De son côté, le roi, tourmenté par ces prodiges, va consulter les oracles de Faunus, son père le devin, et interroger le bois sacré, au pied de la haute Albunée, la grande forêt qui retentit de sa source sainte et, dans une ombre épaisse, exhale de sauvages vapeurs méphitiques. C’est là que les nations italiennes et toute la terre d’Œnotrie viennent demander des réponses à leurs incertitudes. C’est là, quand le prêtre a apporté ses offrandes, quand, dans la nuit silencieuse, il s’est couché sur les peaux étendues des brebis sacrifiées et s’est endormi, c’est là que de nombreux simulacres lui apparaissent volant d’une étrange manière et qu’il entend des voix diverses et qu’il jouit de l’entretien des dieux, et qu’il parle aux ombres de l’Achéron dans les profondeurs des enfers. C’est là que le vénérable Latinus, en quête lui aussi d’une réponse, immolait alors, selon le rite, cent brebis couvertes de leur toison et se couchait sur leurs dépouilles comme sur un lit.
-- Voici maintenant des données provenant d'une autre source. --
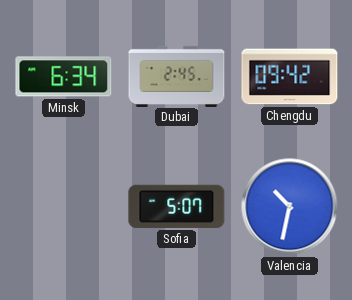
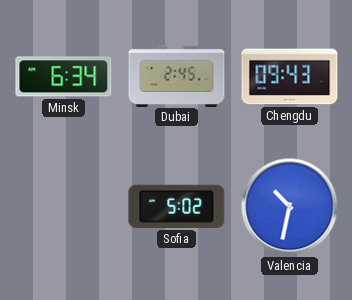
Chengdu: 09:42 -> 09:43
Sofia: 5:07 -> 5:02
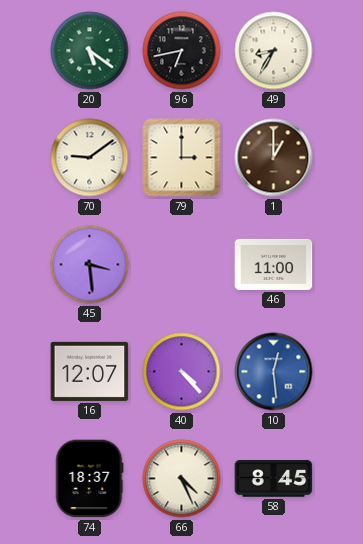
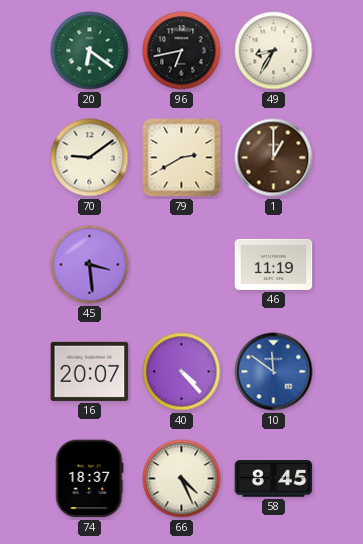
20: 5:21 -> 6:21
79: 3:00 -> 2:40
46: 11:00 -> 11:19
16: 12:07 -> 20:07
10: 12:29 -> 11:51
Tout à coup du fond de la forêt une voix lui parvint: «Ne songe pas pour ta fille à un hymen latin, mon fils; n’aie pas confiance dans les noces qui se préparent. Un gendre viendra de l’étranger, dont le sang mêlé au nôtre portera notre nom jusqu’au ciel et dont les petits-neveux verront tourner sous leurs pieds, soumis à leur pouvoir, tout ce que le Soleil regarde dans sa course de l’un à l’autre Océan.» Latinus n’étouffe pas sur ses lèvres la réponse de son père Faunus et cet avertissement reçu dans le silence de la nuit. Mais déjà la Renommée, qui vole de tous côtés, en avait semé la nouvelle dans les villes d’Ausonie, lorsque les fils de Laomédon vinrent attacher leur flotte aux talus gazonnés de la rive.

Énée, les principaux chefs et le bel Iule se reposent sous la ramure d’un grand arbre. Ils se préparent à manger et, dans l’herbe, ils posent sous leurs plats des galettes de pur froment: l’idée leur en venait de Jupiter lui-même. Ils chargent de fruits sauvages ces plateaux de Cérès. Les autres mets consommés, comme ils avaient encore faim, ils s’attaquèrent à cette pâte légère; de leur main et de leurs dents audacieuses ils profanèrent le gâteau voulu par les destins et n’en épargnèrent pas les larges quartiers. «Hé! dit Iule en plaisantant, nous mangeons même nos tables!» Il ne dit rien de plus. On l’entendit, et ce mot, pour la première fois, annonça la fin des malheurs. À peine prononcé, Énée le saisit sur les lèvres de son fils et l’y arrêta, stupéfait de la manifestation divine. Puis il s’écria: «Salut, terre que les destins me devaient! Et vous, fidèles Pénates de Troie, salut! Voici votre demeure; voici votre patrie. Maintenant je me le rappelle, mon père m’a révélé ainsi le secret des destins. «Mon fils, m’a-t-il dit, lorsque sur le rivage inconnu où tu auras été porté, la faim te réduira à terminer ton repas en mangeant tes tables, alors souviens-toi d’espérer que ta fatigue a trouvé une demeure; souviens-toi d’y jeter les fondements d’une ville et d’en faire un camp retranché.» C’était bien là cette faim prédite: elle nous attendait au bout de notre course pour mettre un terme à nos infortunes. Aussi, courage! Et joyeux, dès les premiers feux du jour, reconnaissons les lieux, les habitants, la ville, et partant du port répandons-nous de tous les côtés. Maintenant faites des libations à Jupiter; priez et invoquez mon père Anchise, et rapportez le vin sur les tables.»